Whatever the outcome, it is a certainty that America will remain a divided nation, because there is too much antagonism between the two parties concerning how to resolve our budget difficulties and just what role the federal government should play in the life of this nation.

As happens in every presidential election, the candidates this year have made extravagant promises and issued dire warnings about the outcome of the vote and what it will mean for we, the people, but in the end, reality always interferes. Promises become hard, even impossible, to keep.

One of the biggest factors in that reality this time is the political climate here in America. The divisions among Americans have hardened, and it has become nearly impossible to come to any sort of consensus about how to solve our national problems. Our political leaders have adopted unmoving positions on taxes, Medicare and Social Security, health care and other issues that are clearly untenable if our budget deficit is to be reduced. Compromise has become a dirty word and simply holding a rational discussion of our differences on such issues has become all but impossible.

Consequently, everything must be on the table as we approach the problem.

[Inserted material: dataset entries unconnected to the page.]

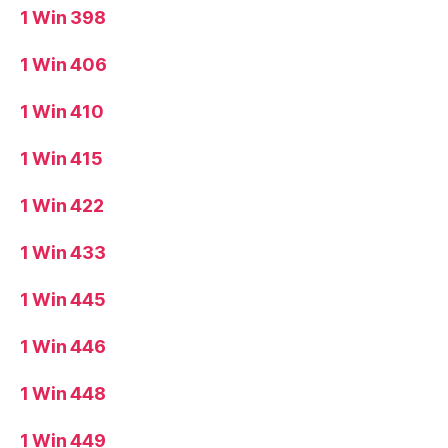
1 Win 398
1 Win 406
1 Win 410
1 Win 415
1 Win 422
1 Win 433
1 Win 445
1 Win 446
1 Win 448
1 Win 449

Our leaders must also realize that climbing out of our current hole can’t be achieved overnight. It will take time.

In short, it is time for everyone, especially political leaders of both parties, to lower our voices and abandon our self-serving principles and seriously begin to discuss our differences rationally. All of us, as well as our leaders, must be honest about our own relationship to the deficit rather than continuing to blame all the problems on the president, whoever he might be next January.

Simple patriotism demands that we do so, because failure to deal with the deficit means failure for the nation, and failure of the nation will not be good for any of us.